Brazil Supreme Court’s 1st black justice to retire
SAO PAULO (AP) — Supreme Court president Joaquim Barbosa, the only black judge to ever serve on Brazil’s high court, announced Thursday that he will take early retirement in late June.
Barbosa, who presided over a high-profile corruption trial in 2012 that sent more than 20 people to jail in a congressional payoff scheme, made the announcement during a regular session of the court.
Because of the trial, Barbosa became a household name in Brazil and was frequently mentioned as a potential presidential candidate. But earlier this year he said he had no desire to run for elective office.
His two-year term as Supreme Court president was due to expire in November, but the 59-year-old justice was far from the mandatory retirement age of 70 for the court’s judges.

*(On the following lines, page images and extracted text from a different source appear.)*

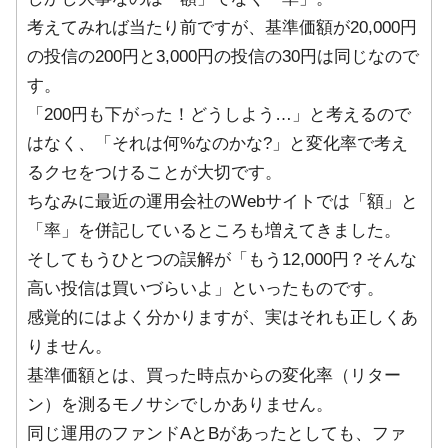
考えてみれば当たり前ですが、基準価額が20,000円
の投信の200円と3,000円の投信の30円は同じなので
す。
「200円も下がった！どうしよう…」と考えるので
はなく、「それは何%なのかな?」と変化率で考え
るクセをつけることが大切です。
ちなみに最近の運用会社のWebサイトでは「額」と
「率」を併記しているところも増えてきました。
そしてもうひとつの誤解が「もう12,000円？そんな
高い投信は買いづらいよ」といったものです。
感覚的にはよく分かりますが、実はそれも正しくあ
りません。
基準価額とは、買った時点からの変化率（リター
ン）を測るモノサシでしかありません。
同じ運用のファンドAとBがあったとしても、ファ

Barbosa was appointed to the court in 2003 by then President Luiz Inacio Lula da Silva, becoming the first black on the court in a country where more than half the 192 million people identify themselves as being of African descent.
The 2012 corruption trial involving the congressional cash-for-votes scheme convicted 25 people, including the former chief of staff of da Silva. The case is known in Brazil as the “mensalao,” or big monthly allowance, for the sums of up to $10,000 handed over to politicians.
Widely seen as the biggest political corruption scandal in Brazil’s history, the case burnished Barbosa’s name while it did little to tarnish the reputation enjoyed by Silva, who left office after two 4-year terms on Jan. 1, 2011, with an 87 percent approval rating.
A former federal prosecutor, Barbosa taught law at Rio de Janeiro State University and was a visiting scholar at the Human Rights Institute of Columbia’s University School of Law in New York and the University of California’s Los Angeles School of Law.